→ Work to be completed
Please print every record exactly as it stands, leaving out the pictures.

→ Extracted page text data
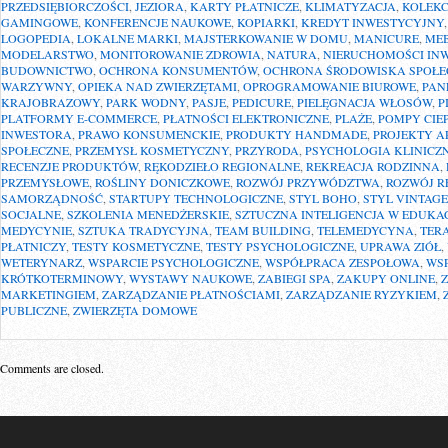
PRZEDSIĘBIORCZOŚCI
,
JEZIORA
,
KARTY PŁATNICZE
,
KLIMATYZACJA
,
KOLEKC
GAMINGOWE
,
KONFERENCJE NAUKOWE
,
KOPIARKI
,
KREDYT INWESTYCYJNY
LOGOPEDIA
,
LOKALNE MARKI
,
MAJSTERKOWANIE W DOMU
,
MANICURE
,
MEB
MODELARSTWO
,
MONITOROWANIE ZDROWIA
,
NATURA
,
NIERUCHOMOŚCI IN
BUDOWNICTWO
,
OCHRONA KONSUMENTÓW
,
OCHRONA ŚRODOWISKA SPOŁ
WARZYWNY
,
OPIEKA NAD ZWIERZĘTAMI
,
OPROGRAMOWANIE BIUROWE
,
PAN
KRAJOBRAZOWY
,
PARK WODNY
,
PASJE
,
PEDICURE
,
PIELĘGNACJA WŁOSÓW
,
P
PLATFORMY E-COMMERCE
,
PŁATNOŚCI ELEKTRONICZNE
,
PLAŻE
,
POMPY CIE
INWESTORA
,
PRAWO KONSUMENCKIE
,
PRODUKTY HANDMADE
,
PROJEKTY A
SPOŁECZNE
,
PRZEMYSŁ KOSMETYCZNY
,
PRZYRODA
,
PSYCHOLOGIA KLINICZ
RECENZJE PRODUKTÓW
,
RĘKODZIEŁO REGIONALNE
,
REKREACJA RODZINNA
,
PRZEMYSŁOWE
,
ROŚLINY DONICZKOWE
,
ROZWÓJ PRZYWÓDZTWA
,
ROZWÓJ R
SAMORZĄDNOŚĆ
,
STARTUPY TECHNOLOGICZNE
,
STYL BOHO
,
STYL VINTAGE
SOCJALNE
,
SZKOLENIA MENEDŻERSKIE
,
SZTUCZNA INTELIGENCJA W EDUKAC
MEDYCYNIE
,
SZTUKA TRADYCYJNA
,
TEAM BUILDING
,
TELEMEDYCYNA
,
TER
PŁATNICZY
,
TESTY KOSMETYCZNE
,
TESTY PSYCHOLOGICZNE
,
UPRAWA ZIÓŁ
,
WETERYNARZ
,
WSPARCIE PSYCHOLOGICZNE
,
WSPÓŁPRACA ZESPOŁOWA
,
WS
KRÓTKOTERMINOWY
,
WYSTAWY NAUKOWE
,
ZABIEGI SPA
,
ZAKUPY ONLINE
,
MARKETINGIEM
,
ZARZĄDZANIE PŁATNOŚCIAMI
,
ZARZĄDZANIE RYZYKIEM
,
PUBLICZNE
,
ZWIERZĘTA DOMOWE
Comments are closed.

→ Answer for the task
PRZEDSIĘBIORCZOŚCI
,
JEZIORA
,
KARTY PŁATNICZE
,
KLIMATYZACJA
,
KOLEKC
GAMINGOWE
,
KONFERENCJE NAUKOWE
,
KOPIARKI
,
KREDYT INWESTYCYJNY
LOGOPEDIA
,
LOKALNE MARKI
,
MAJSTERKOWANIE W DOMU
,
MANICURE
,
MEB
MODELARSTWO
,
MONITOROWANIE ZDROWIA
,
NATURA
,
NIERUCHOMOŚCI IN
BUDOWNICTWO
,
OCHRONA KONSUMENTÓW
,
OCHRONA ŚRODOWISKA SPOŁ
WARZYWNY
,
OPIEKA NAD ZWIERZĘTAMI
,
OPROGRAMOWANIE BIUROWE
,
PAN
KRAJOBRAZOWY
,
PARK WODNY
,
PASJE
,
PEDICURE
,
PIELĘGNACJA WŁOSÓW
,
P
PLATFORMY E-COMMERCE
,
PŁATNOŚCI ELEKTRONICZNE
,
PLAŻE
,
POMPY CIE
INWESTORA
,
PRAWO KONSUMENCKIE
,
PRODUKTY HANDMADE
,
PROJEKTY A
SPOŁECZNE
,
PRZEMYSŁ KOSMETYCZNY
,
PRZYRODA
,
PSYCHOLOGIA KLINICZ
RECENZJE PRODUKTÓW
,
RĘKODZIEŁO REGIONALNE
,
REKREACJA RODZINNA
,
PRZEMYSŁOWE
,
ROŚLINY DONICZKOWE
,
ROZWÓJ PRZYWÓDZTWA
,
ROZWÓJ R
SAMORZĄDNOŚĆ
,
STARTUPY TECHNOLOGICZNE
,
STYL BOHO
,
STYL VINTAGE
SOCJALNE
,
SZKOLENIA MENEDŻERSKIE
,
SZTUCZNA INTELIGENCJA W EDUKAC
MEDYCYNIE
,
SZTUKA TRADYCYJNA
,
TEAM BUILDING
,
TELEMEDYCYNA
,
TER
PŁATNICZY
,
TESTY KOSMETYCZNE
,
TESTY PSYCHOLOGICZNE
,
UPRAWA ZIÓŁ
,
WETERYNARZ
,
WSPARCIE PSYCHOLOGICZNE
,
WSPÓŁPRACA ZESPOŁOWA
,
WS
KRÓTKOTERMINOWY
,
WYSTAWY NAUKOWE
,
ZABIEGI SPA
,
ZAKUPY ONLINE
,
MARKETINGIEM
,
ZARZĄDZANIE PŁATNOŚCIAMI
,
ZARZĄDZANIE RYZYKIEM
,
PUBLICZNE
,
ZWIERZĘTA DOMOWE
Comments are closed.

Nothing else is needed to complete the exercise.